Miranda found her mouth had gone dry. She moved to the washstand and poured herself a cup of water from the pitcher. Corwin and Darius watched her in silence as she drank. “Go on,” she murmured.
“Much of this history has been lost,” said Corwin. “But those who have studied it believe the gates were opened naively, by ancient Sorcerers who sought wisdom, and perhaps beauty, for the Fae can be astoundingly beautiful. By the time they realized their mistake, the whole Isle of Britain was in jeopardy, and they rushed to close the gates. But it is difficult to shut something that was never meant to be opened. Ever since that day, at times of great change, the gates shudder open again, and the Fae can slip through.
“The first great invasion came in the time of Camelot. It was Queen Guinevere who put an end to it, though it cost her dearly. She was not able to speak of the reasons for her actions, and so was cried out against as a traitor to her royal husband, though he himself never turned from her.
“The second came in the time of Queen Elizabeth. She and her Sorcerer, John Dee, were able to put paid to it then. He gathered to him the Sorcerers from all the nations of our island and they shut the gates again, it was thought for all time.”
“But they were wrong,” said Darius heavily. “And we are paying now for their mistake.”
“So ... you’ve been fighting an invasion? A ... a ... fairy army?” The words sounded ludicrous, but Miranda forced herself to squash her doubt. She had said and done so many impossible things since sunset, surely this was not too much more.
“I wish it was an army,” Darius muttered. “An army we might be able to beat, depleted as our numbers are. This is worse.”
It seemed to Miranda the room grew cold. All humor had vanished from the two men and their faces had both turned hard.
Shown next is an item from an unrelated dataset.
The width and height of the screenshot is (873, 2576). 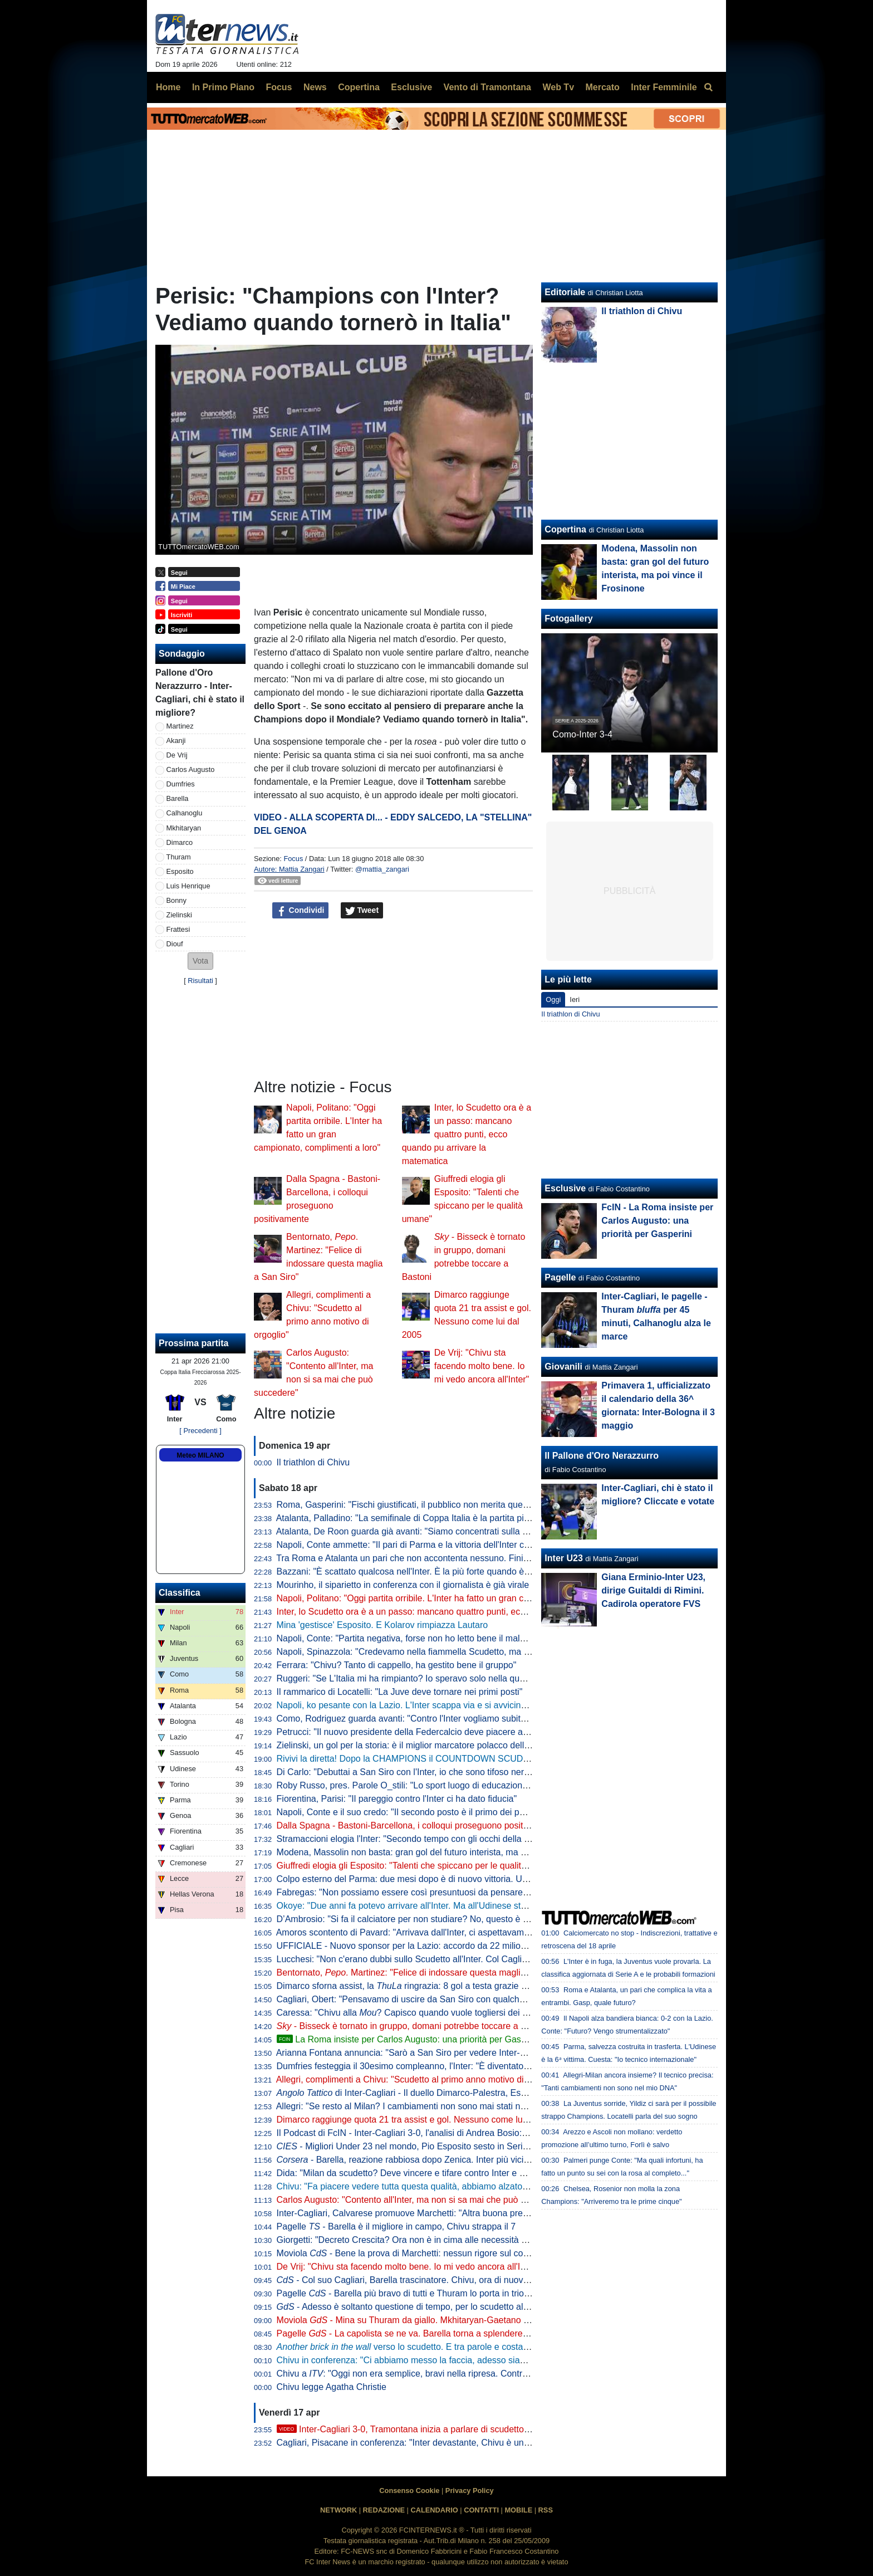 What do you see at coordinates (469, 2306) in the screenshot?
I see `- Adesso è soltanto questione di tempo, per lo scudetto all'Inter rimane da decidere il quando` at bounding box center [469, 2306].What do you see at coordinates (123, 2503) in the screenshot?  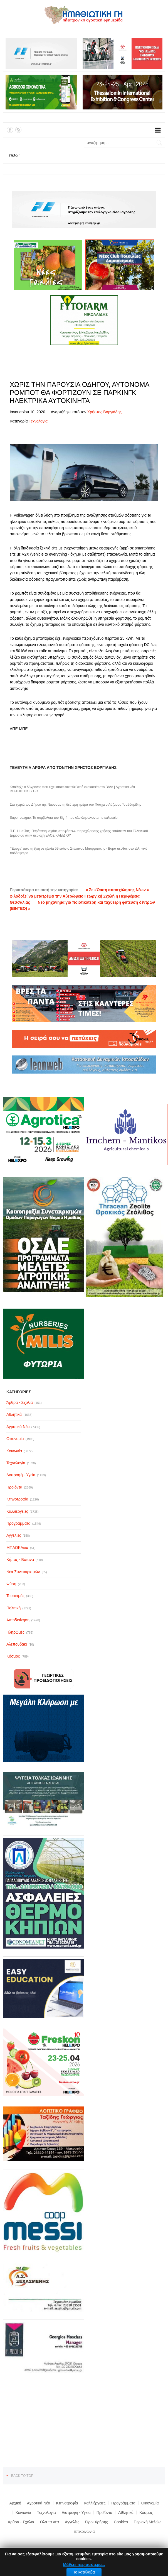 I see `Προγράμματα` at bounding box center [123, 2503].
“The right king of the country has gone mad,” whispered Corwin. “The prince, his son, is prisoner to lust and dissipation. Invention, machinery and riot are changing the whole nation. How could so much chaos fail to breech the gates once more? We thought we were ready, but our enemy has grown clever, and cautious. This time, they have come through in ones and twos. They whisper promises into the ears of greedy, mortal Sorcerers, corrupting our already paltry numbers and turning us against one another. This time instead of an army, we are fighting assassins who can strike quickly and fade away. We are fighting men and women who know all our strengths and our weaknesses because they share them.”
“But why is it happening? What do these ... Fae want from us?”
“Our lives,” said Darius. “That spark of ourselves that is the soul. They have none themselves, so ours calls to them. They long to warm themselves by it, but end up only smothering it, and increasing their own hunger for it. They bring us glamour, power and beauty beyond description, and they kill us with it.”
Miranda looked to Corwin for confirmation and he nodded. “It is that simple, and that complex.”
“And there are people who are aiding them in this?”
Again, Corwin nodded. “Sorcerers are not immune to the promises made under glamour. If anything, we are more susceptible.”
“Why is that?”
“Power corrupts,” said Darius flatly. “And we are already powerful. Some of us believe we know what is best for ‘ordinary’ men and women. It is but a small step from there to convincing us we should rule, and that the lives of a few of those ordinary men and women are a small sacrifice for perfect peace and stability.”
“And for power,” added Corwin. “For ever more power.”
Miranda shuddered. “I find that difficult to comprehend.”
“Do you?” The corner of Darius’s mouth curled up. “So, what did it feel like when you held Corwin’s magic inside you?”
Miranda opened her mouth to say it had been hellish, but she stopped herself. That was not entirely true. At first, it had been amazing. She had been filled with strength and life. She was as great as the sky overhead, burning like a hundred stars. Nothing could touch or harm her, not her body, not her spirit. To feel so again, to feel so always ... that would be a true temptation.